-- EXERCISE DATA follows --
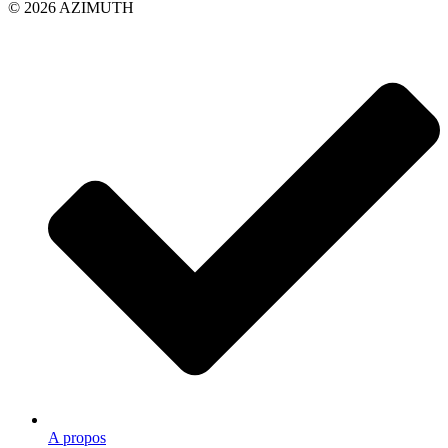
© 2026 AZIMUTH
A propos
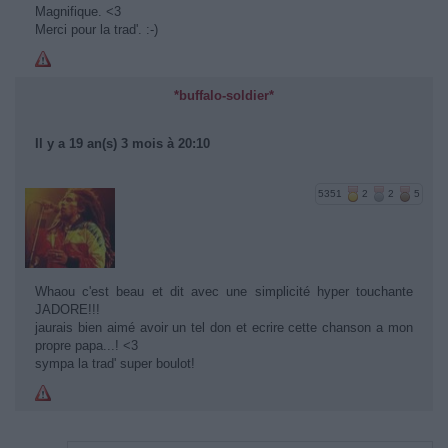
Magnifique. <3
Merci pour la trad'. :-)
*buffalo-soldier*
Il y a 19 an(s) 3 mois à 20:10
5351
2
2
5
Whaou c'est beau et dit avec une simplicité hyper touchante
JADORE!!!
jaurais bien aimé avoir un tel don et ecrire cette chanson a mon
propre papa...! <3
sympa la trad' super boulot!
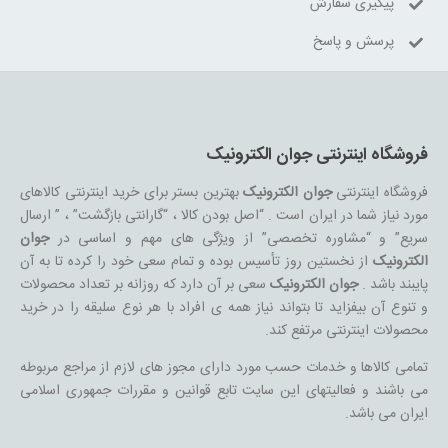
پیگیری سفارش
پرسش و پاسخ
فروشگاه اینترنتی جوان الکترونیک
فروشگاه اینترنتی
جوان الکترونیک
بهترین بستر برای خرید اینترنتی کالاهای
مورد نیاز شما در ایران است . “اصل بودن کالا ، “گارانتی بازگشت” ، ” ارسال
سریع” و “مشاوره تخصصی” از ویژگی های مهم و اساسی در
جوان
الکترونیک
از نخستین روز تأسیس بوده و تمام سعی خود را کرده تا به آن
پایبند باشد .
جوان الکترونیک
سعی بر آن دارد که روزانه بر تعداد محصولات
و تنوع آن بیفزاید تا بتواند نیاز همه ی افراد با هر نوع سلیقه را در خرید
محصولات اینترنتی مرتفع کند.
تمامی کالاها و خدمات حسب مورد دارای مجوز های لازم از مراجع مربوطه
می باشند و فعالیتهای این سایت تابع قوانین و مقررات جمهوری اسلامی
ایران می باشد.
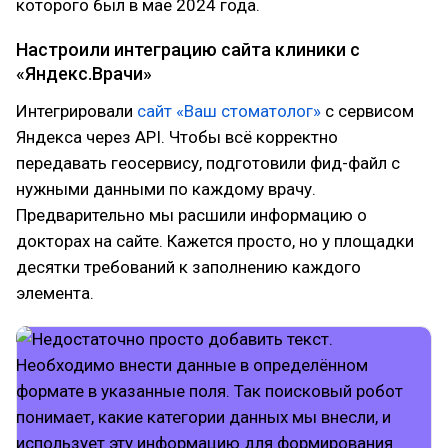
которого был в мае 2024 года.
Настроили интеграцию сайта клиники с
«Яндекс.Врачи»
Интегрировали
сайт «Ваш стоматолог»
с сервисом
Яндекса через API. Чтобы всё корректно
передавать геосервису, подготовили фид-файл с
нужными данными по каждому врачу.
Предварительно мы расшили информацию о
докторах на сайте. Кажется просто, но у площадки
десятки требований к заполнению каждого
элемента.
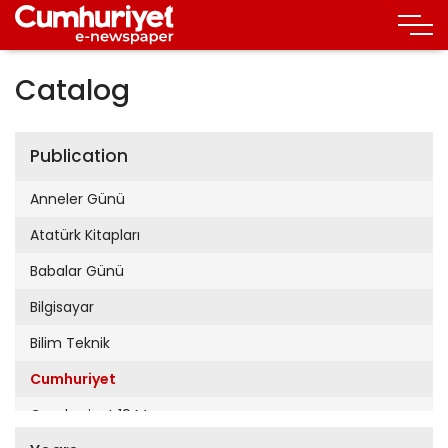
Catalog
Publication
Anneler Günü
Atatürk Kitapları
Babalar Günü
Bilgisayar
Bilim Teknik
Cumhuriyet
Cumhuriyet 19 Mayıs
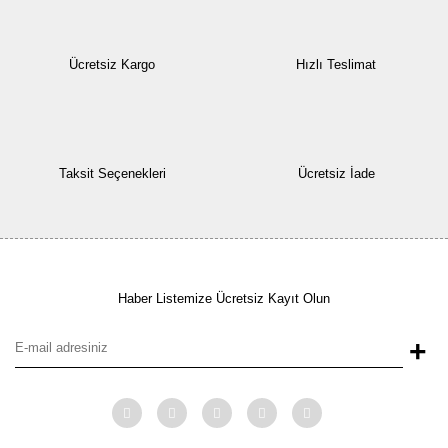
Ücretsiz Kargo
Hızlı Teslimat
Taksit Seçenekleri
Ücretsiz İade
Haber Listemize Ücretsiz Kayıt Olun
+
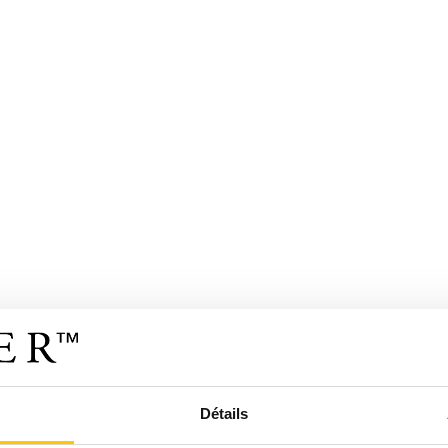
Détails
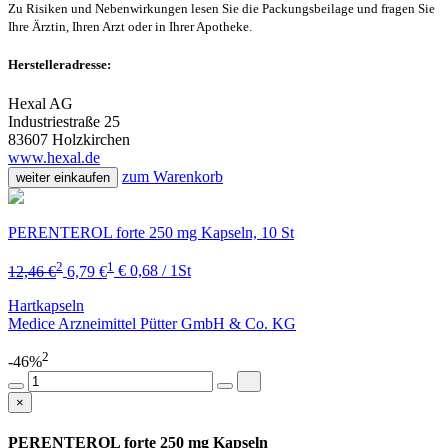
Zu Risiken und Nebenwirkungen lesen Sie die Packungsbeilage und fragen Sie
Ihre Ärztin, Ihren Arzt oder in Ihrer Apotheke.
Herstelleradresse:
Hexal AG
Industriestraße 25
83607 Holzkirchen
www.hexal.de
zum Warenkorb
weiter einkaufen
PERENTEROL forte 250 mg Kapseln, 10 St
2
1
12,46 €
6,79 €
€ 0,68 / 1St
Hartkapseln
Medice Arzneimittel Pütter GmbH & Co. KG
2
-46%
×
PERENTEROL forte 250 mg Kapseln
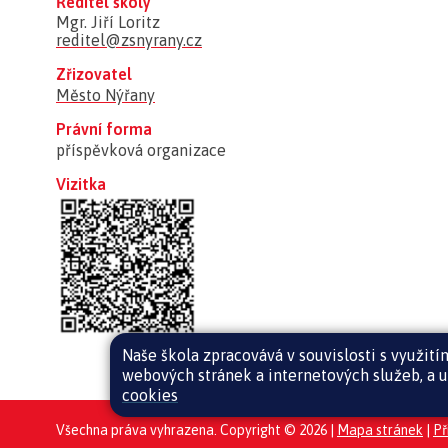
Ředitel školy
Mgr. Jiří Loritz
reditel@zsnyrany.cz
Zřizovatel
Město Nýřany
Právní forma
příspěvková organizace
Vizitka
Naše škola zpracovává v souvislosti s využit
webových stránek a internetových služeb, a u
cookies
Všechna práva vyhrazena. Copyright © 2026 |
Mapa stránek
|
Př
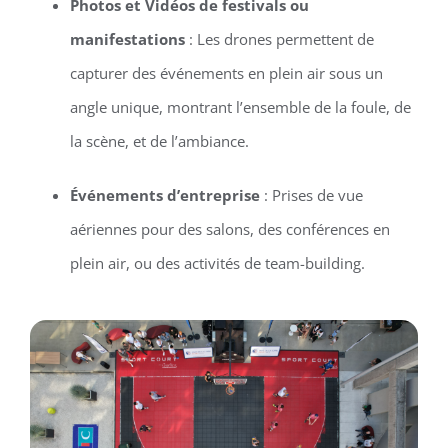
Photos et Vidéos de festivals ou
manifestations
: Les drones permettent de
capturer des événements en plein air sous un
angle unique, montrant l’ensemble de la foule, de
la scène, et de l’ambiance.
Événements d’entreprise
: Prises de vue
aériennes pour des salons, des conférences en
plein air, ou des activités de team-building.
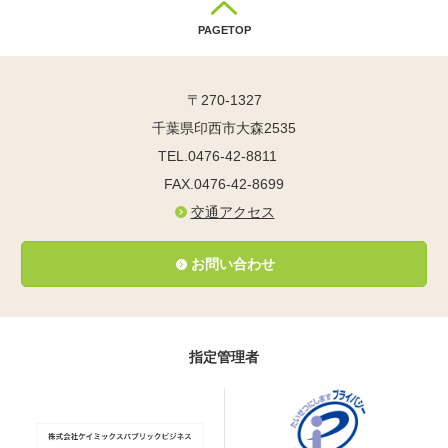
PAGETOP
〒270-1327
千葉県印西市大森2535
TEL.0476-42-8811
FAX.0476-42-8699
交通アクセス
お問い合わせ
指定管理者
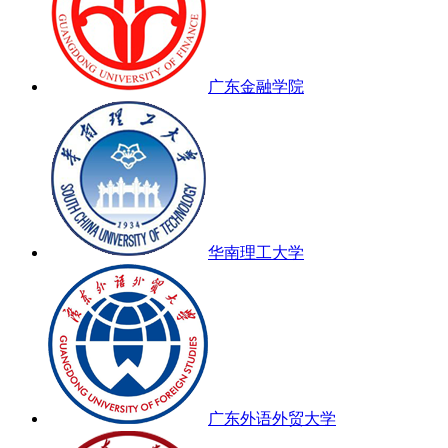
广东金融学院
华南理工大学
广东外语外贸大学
-- EXERCISE DATA concluded --
-- EXERCISE DATA follows --
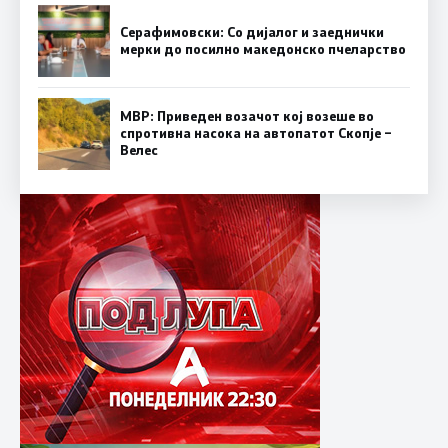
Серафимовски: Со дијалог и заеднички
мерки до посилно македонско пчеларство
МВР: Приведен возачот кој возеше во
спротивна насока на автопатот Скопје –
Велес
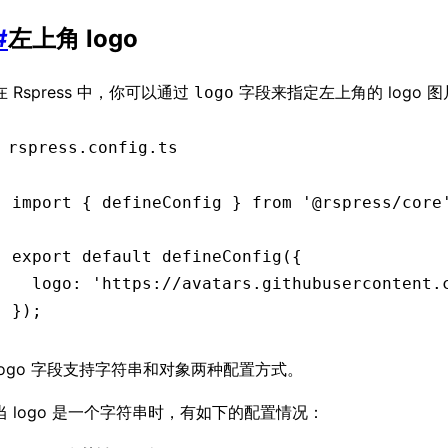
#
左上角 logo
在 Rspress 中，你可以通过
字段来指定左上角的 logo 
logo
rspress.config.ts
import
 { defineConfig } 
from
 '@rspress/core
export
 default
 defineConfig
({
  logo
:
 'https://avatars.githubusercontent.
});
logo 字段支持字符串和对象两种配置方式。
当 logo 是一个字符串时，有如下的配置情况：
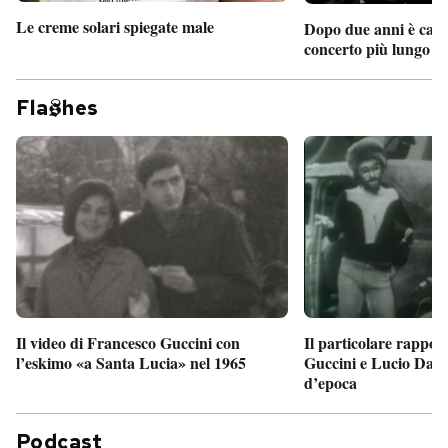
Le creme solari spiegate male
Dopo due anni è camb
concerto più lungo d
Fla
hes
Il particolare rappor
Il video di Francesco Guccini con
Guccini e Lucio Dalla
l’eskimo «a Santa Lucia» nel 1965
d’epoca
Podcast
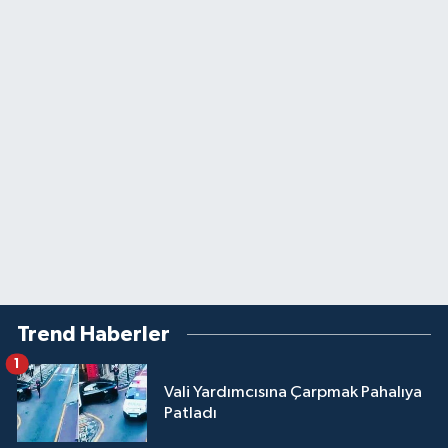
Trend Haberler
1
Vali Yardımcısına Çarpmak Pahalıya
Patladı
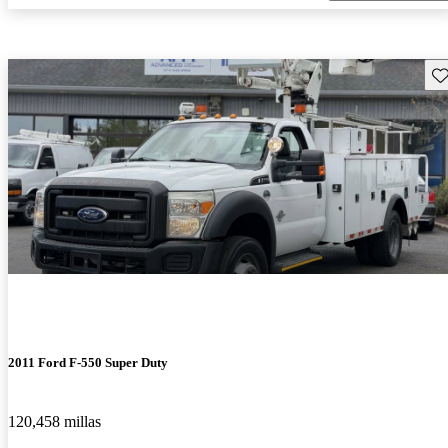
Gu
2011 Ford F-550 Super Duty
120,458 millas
-- EXERCISE DATA concluded --
WORK TO BE COMPLETED
Whenever the string "pour" occurs in a line of the entries above, copy that line.

OUTPUT OF THE TASK
Merci pour la trad'. :-)
aériennes pour des salons, des conférences en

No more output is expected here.